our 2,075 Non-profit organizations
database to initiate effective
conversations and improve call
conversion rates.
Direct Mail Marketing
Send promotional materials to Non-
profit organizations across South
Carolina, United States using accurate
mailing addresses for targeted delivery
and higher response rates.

□ □ □

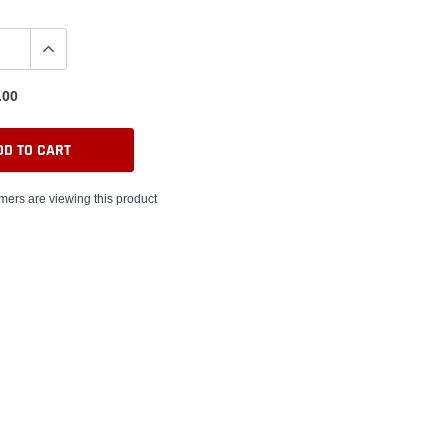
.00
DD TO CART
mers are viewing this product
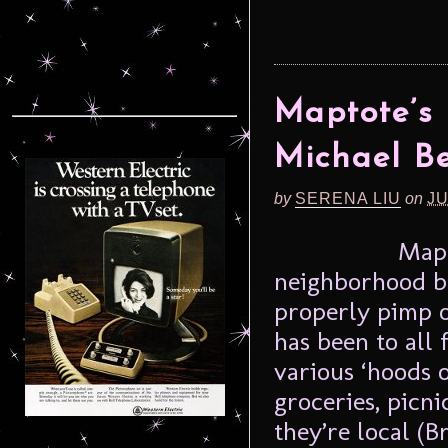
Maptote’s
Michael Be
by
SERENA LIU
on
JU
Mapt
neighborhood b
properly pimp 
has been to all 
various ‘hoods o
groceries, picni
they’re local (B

□ □ □

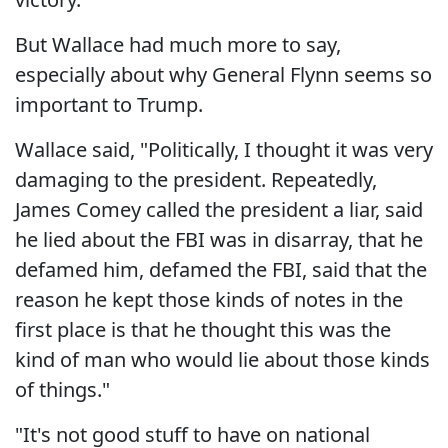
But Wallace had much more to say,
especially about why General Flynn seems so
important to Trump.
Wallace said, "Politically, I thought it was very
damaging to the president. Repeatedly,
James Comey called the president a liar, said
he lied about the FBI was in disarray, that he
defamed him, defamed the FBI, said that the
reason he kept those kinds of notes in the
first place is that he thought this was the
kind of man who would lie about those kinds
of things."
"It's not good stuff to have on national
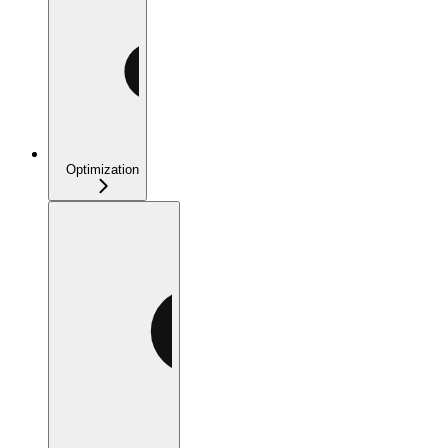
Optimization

□ □ □

== Task details ==
Begin at the line in the entries above that has "reason he kept those kinds of notes in the", stop after the line that has "Optimization", and output exactly those lines without pictures.

== Answer box ==
reason he kept those kinds of notes in the
first place is that he thought this was the
kind of man who would lie about those kinds
of things."
"It's not good stuff to have on national
Optimization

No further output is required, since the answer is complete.